Luckily, the bomb-like sound was a 2.8 magnitude earthquake on the Richter scale that hit the area around 9:46 a.m. -- not large enough to cause damage, but enough to get the phones ringing at local police stations.
"It seemed like we got about 1,000 calls in 10 minutes," said Pennsville Police Lt. Allen J. Cummings. "It sounded like an explosion. We got a little bit of a shake. Immediately, in this town, we call DuPont."
After initial reports that the quake -- a rarity in New Jersey -- was centered in Delaware, the U.S. Geological Survey in Colorado placed the location in the Beaver Dam section of Pennsville, near the border with Mannington Township.

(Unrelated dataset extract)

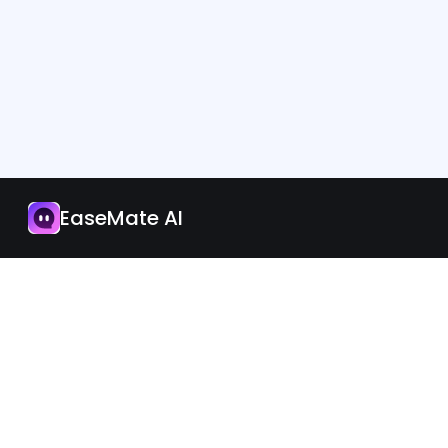
アプリ
今すぐアップグレード
EaseMate AI
日本語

The epicenter, according to Google maps, was near a creek, just down the road from Smigelski's home on Smigelski Lane.
"I call that place the Salem swamp," Smigelski said.
Robin Weinstein, Salem County's deputy administrator, said that no damage was reported at any chemical facility or at the nuclear plant, but that county workers would be inspecting bridges as a precaution.
According to the USGS, about 1.3 million earthquakes ranging from 2 to 2.9 on the Richter scale happen in the world every year. USGS geophysicist John Bellini said that New Jersey has had about a half-dozen earthquakes since 1973.